Читаем Итальянский футуризм. Манифесты и программы. 1909–1941. Том 1 полностью

8. Нет драматического искусства без поэзии, то есть без опьянения и без синтеза. Правильные просодические формы должны быть исключены. Футуристский писатель будет пользоваться свободным стихом: изменчивой оркестровкой образов и звуков, которая, исходя от самого простого тона, чтобы выразить, например, с точностью появление слуги или закрытие двери, постепенно повышается вместе с ритмом страстей, в строфах, поочерёдно мирных и хаотических, когда нужно, например, возвестить о победе народа или славной смерти авиатора.

9. Нужно уничтожить наваждение богатства в литературном мире, так как жадность к прибыли толкает в театр бесчисленные умы, одарённые исключительно качествами хроникёра и журналиста.

10. Мы желаем подчинить актёров авторитету писателей, вырвать актёров из-под власти публики, которая неизбежно толкает их на поиски лёгкого эффекта и удаляет от всяких поисков глубокого толкования. Для этого нужно уничтожить смешной обычай аплодисментов и свистков, который может служить барометром для парламентского красноречия, но уж, конечно, не для достоинства произведения искусства.

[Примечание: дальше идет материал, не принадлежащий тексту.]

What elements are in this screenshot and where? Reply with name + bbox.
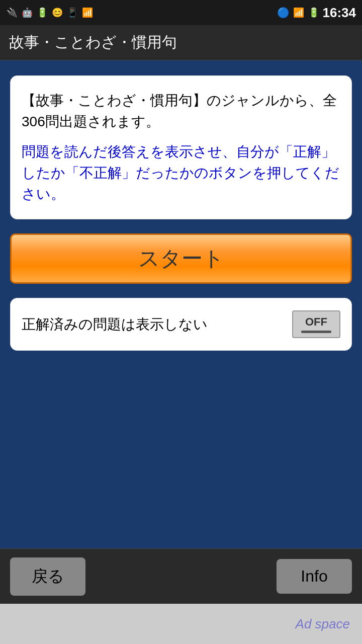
start-button[interactable]: スタート (10, 233, 352, 284)
face-icon: 😊 (51, 7, 63, 19)
ad-label: Ad space (296, 616, 350, 632)
info-card: 【故事・ことわざ・慣用句】のジャンルから、全306問出題されます。 問題を読んだ… (10, 75, 352, 219)
toggle-bar (301, 331, 331, 333)
toggle-label: 正解済みの問題は表示しない (22, 315, 208, 334)
info-instruction-text: 問題を読んだ後答えを表示させ、自分が「正解」したか「不正解」だったかのボタンを押… (22, 141, 340, 205)
battery-full-icon: 🔋 (308, 7, 320, 19)
status-bar: 🔌 🤖 🔋 😊 📱 📶 🔵 📶 🔋 16:34 (0, 0, 362, 25)
bottom-nav: 戻る Info (0, 548, 362, 604)
app-title: 故事・ことわざ・慣用句 (9, 32, 177, 53)
battery-icon: 🔋 (36, 7, 48, 19)
time-display: 16:34 (323, 5, 356, 21)
ad-space: Ad space (0, 604, 362, 644)
android-icon: 🤖 (21, 7, 33, 19)
signal-icon: 📶 (81, 7, 94, 19)
screen-icon: 📱 (66, 7, 78, 19)
status-icons-left: 🔌 🤖 🔋 😊 📱 📶 (6, 7, 94, 19)
wifi-icon: 📶 (293, 7, 305, 19)
usb-icon: 🔌 (6, 7, 18, 19)
info-button[interactable]: Info (277, 559, 352, 594)
bluetooth-icon: 🔵 (278, 7, 290, 19)
toggle-switch[interactable]: OFF (292, 310, 340, 338)
main-content: 【故事・ことわざ・慣用句】のジャンルから、全306問出題されます。 問題を読んだ… (0, 60, 362, 548)
toggle-card: 正解済みの問題は表示しない OFF (10, 298, 352, 351)
back-button[interactable]: 戻る (10, 557, 85, 596)
toggle-state: OFF (305, 315, 327, 329)
title-bar: 故事・ことわざ・慣用句 (0, 25, 362, 60)
info-main-text: 【故事・ことわざ・慣用句】のジャンルから、全306問出題されます。 (22, 90, 340, 132)
status-right: 🔵 📶 🔋 16:34 (278, 5, 356, 21)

11. В ожидании этого уничтожения мы рекомендуем авторам и актёрам наслаждение быть освистанными.

Не всё, что освистывается, хорошо или ново. Но всё, что немедленно удостаивается аплодисментов, не превосходит среднего уровня умов; следовательно, это есть нечто посредственное, банальное, пережёванное или слишком хорошо переваренное.

Высказывая эти футуристские убеждения, я с радостью могу выразить уверенность, что мой гений, не раз освистанный французской и итальянской публикой, никогда не будет погребён под грузом аплодисментов, [как некогда Ростан]!..


Ф.Т. Маринетти

11 января 1911

34 Участники выставки – публике

Мы можем объявить без всякого бахвальства, что эта первая выставка футуристской живописи есть также наиболее важная выставка итальянской живописи, какая предлагалась до сих пор суждению Европы1.

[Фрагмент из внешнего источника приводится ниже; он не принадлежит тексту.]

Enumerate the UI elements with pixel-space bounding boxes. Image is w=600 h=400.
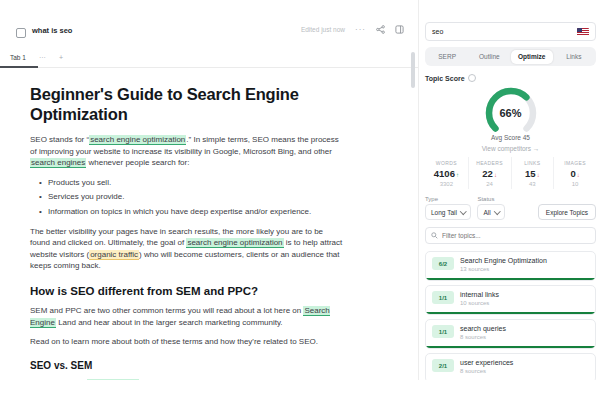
text-run: SEM and PPC are two other common terms y… — [30, 306, 303, 315]
topic-card[interactable]: 2/1user experiences8 sources — [425, 353, 596, 380]
stat-images: IMAGES0↓10 — [553, 157, 596, 189]
topic-card[interactable]: 6/2Search Engine Optimization13 sources — [425, 251, 596, 281]
chevron-down-icon — [460, 208, 466, 214]
chevron-down-icon — [494, 208, 500, 214]
topic-score-gauge: 66% — [476, 83, 546, 133]
stat-label: IMAGES — [554, 160, 596, 166]
topic-list: 6/2Search Engine Optimization13 sources1… — [425, 251, 596, 380]
panel-tab-serp[interactable]: SERP — [426, 50, 468, 64]
document-body[interactable]: Beginner's Guide to Search Engine Optimi… — [30, 68, 344, 380]
paragraph: Read on to learn more about both of thes… — [30, 336, 344, 348]
stat-value: 15↓ — [512, 168, 554, 179]
sidebar-toggle-icon[interactable] — [395, 25, 404, 34]
type-filter-group: Type Long Tail — [425, 196, 471, 220]
query-search-box — [425, 22, 596, 41]
bullet-item: Services you provide. — [48, 191, 344, 203]
tab-more-icon[interactable]: ··· — [39, 54, 46, 61]
panel-tab-links[interactable]: Links — [553, 50, 595, 64]
status-label: Status — [477, 196, 505, 202]
share-icon[interactable] — [376, 25, 385, 34]
topic-score-value: 66% — [476, 107, 546, 119]
topic-count-badge: 1/1 — [432, 325, 454, 338]
info-icon[interactable] — [468, 74, 476, 82]
edited-status: Edited just now — [301, 26, 345, 33]
topic-progress-bar — [426, 312, 595, 315]
topic-card[interactable]: 1/1search queries8 sources — [425, 319, 596, 349]
arrow-down-icon: ↓ — [577, 172, 580, 178]
status-value: All — [483, 209, 490, 216]
status-filter-group: Status All — [477, 196, 505, 220]
us-flag-icon[interactable] — [577, 28, 589, 36]
section-heading: How is SEO different from SEM and PPC? — [30, 285, 344, 297]
topic-text: search queries8 sources — [460, 325, 506, 340]
paragraph: SEO stands for “search engine optimizati… — [30, 134, 344, 169]
topic-name: Search Engine Optimization — [460, 257, 547, 264]
topic-name: internal links — [460, 291, 499, 298]
document-title[interactable]: what is seo — [32, 26, 72, 35]
topic-sources: 10 sources — [460, 300, 499, 306]
header-actions: Edited just now ··· — [301, 25, 404, 34]
more-menu-icon[interactable]: ··· — [355, 26, 366, 34]
content-stats: WORDS4106↑3302HEADERS22↓24LINKS15↓43IMAG… — [425, 157, 596, 189]
scrollbar-thumb[interactable] — [411, 52, 415, 88]
panel-tab-optimize[interactable]: Optimize — [511, 50, 553, 64]
type-label: Type — [425, 196, 471, 202]
article-title: Beginner's Guide to Search Engine Optimi… — [30, 85, 344, 124]
stat-benchmark: 10 — [554, 181, 596, 187]
highlighted-term: search engine optimization — [186, 238, 283, 248]
view-competitors-link[interactable]: View competitors → — [425, 145, 596, 152]
topic-progress-bar — [426, 380, 595, 381]
topic-progress-bar — [426, 346, 595, 349]
text-run: SEM stands for — [30, 379, 87, 380]
topic-name: user experiences — [460, 359, 513, 366]
document-icon[interactable] — [16, 28, 26, 38]
topic-count-badge: 2/1 — [432, 359, 454, 372]
filter-topics-input[interactable] — [442, 232, 590, 239]
highlighted-term: organic traffic — [89, 250, 139, 260]
query-input[interactable] — [432, 28, 573, 35]
text-run: Land and hear about in the larger search… — [56, 318, 283, 327]
stat-benchmark: 43 — [512, 181, 554, 187]
paragraph: SEM stands for search engine marketing –… — [30, 378, 344, 380]
text-run: whenever people search for: — [86, 158, 189, 167]
topic-count-badge: 6/2 — [432, 257, 454, 270]
document-header: what is seo Edited just now ··· — [0, 0, 418, 48]
subsection-heading: SEO vs. SEM — [30, 360, 344, 371]
panel-tabs: SERPOutlineOptimizeLinks — [425, 47, 596, 66]
avg-score: Avg Score 45 — [425, 134, 596, 141]
stat-benchmark: 3302 — [425, 181, 468, 187]
tab-add-icon[interactable]: + — [59, 54, 63, 61]
topic-progress-bar — [426, 278, 595, 281]
topic-card[interactable]: 1/1internal links10 sources — [425, 285, 596, 315]
topic-count-badge: 1/1 — [432, 291, 454, 304]
tab-bar: Tab 1 ··· + — [0, 48, 418, 68]
panel-tab-outline[interactable]: Outline — [468, 50, 510, 64]
topic-sources: 8 sources — [460, 368, 513, 374]
topic-filters: Type Long Tail Status All Explore Topics — [425, 196, 596, 220]
text-run: SEO stands for “ — [30, 135, 89, 144]
app-window: what is seo Edited just now ··· — [0, 0, 600, 380]
stat-label: LINKS — [512, 160, 554, 166]
topic-name: search queries — [460, 325, 506, 332]
arrow-down-icon: ↓ — [537, 172, 540, 178]
topic-text: internal links10 sources — [460, 291, 499, 306]
status-select[interactable]: All — [477, 204, 505, 220]
bullet-item: Products you sell. — [48, 177, 344, 189]
highlighted-term: search engine — [87, 379, 139, 380]
bullet-item: Information on topics in which you have … — [48, 206, 344, 218]
search-icon — [431, 232, 438, 239]
topic-text: Search Engine Optimization13 sources — [460, 257, 547, 272]
arrow-down-icon: ↓ — [494, 172, 497, 178]
stat-benchmark: 24 — [469, 181, 511, 187]
tab-1[interactable]: Tab 1 — [10, 48, 26, 67]
type-value: Long Tail — [431, 209, 457, 216]
explore-topics-button[interactable]: Explore Topics — [538, 204, 596, 220]
document-editor-pane: what is seo Edited just now ··· — [0, 0, 419, 380]
paragraph: SEM and PPC are two other common terms y… — [30, 305, 344, 328]
topic-score-row: Topic Score — [425, 74, 596, 82]
topic-sources: 8 sources — [460, 334, 506, 340]
topic-score-label: Topic Score — [425, 75, 465, 82]
arrow-up-icon: ↑ — [456, 172, 459, 178]
type-select[interactable]: Long Tail — [425, 204, 471, 220]
paragraph: The better visibility your pages have in… — [30, 226, 344, 272]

В самом деле, мы молоды, и наше искусство бурно революционное.

Благодаря нашим изысканиям и нашим осуществлениям, которые уже привлекли к нам многочисленных даровитых подражателей, а также многочисленных бесталанных плагиаторов, мы стали во главе движения европейской живописи, следуя иным путём, но до некоторой степени параллельным тому, которым следуют французские постимпрессионисты, синтетисты и кубисты, руководимые своими учителями: Пикассо, Браком, Дереном, Метценже, Ле Фоконье, Глезом, Леже, Лотом2 и проч.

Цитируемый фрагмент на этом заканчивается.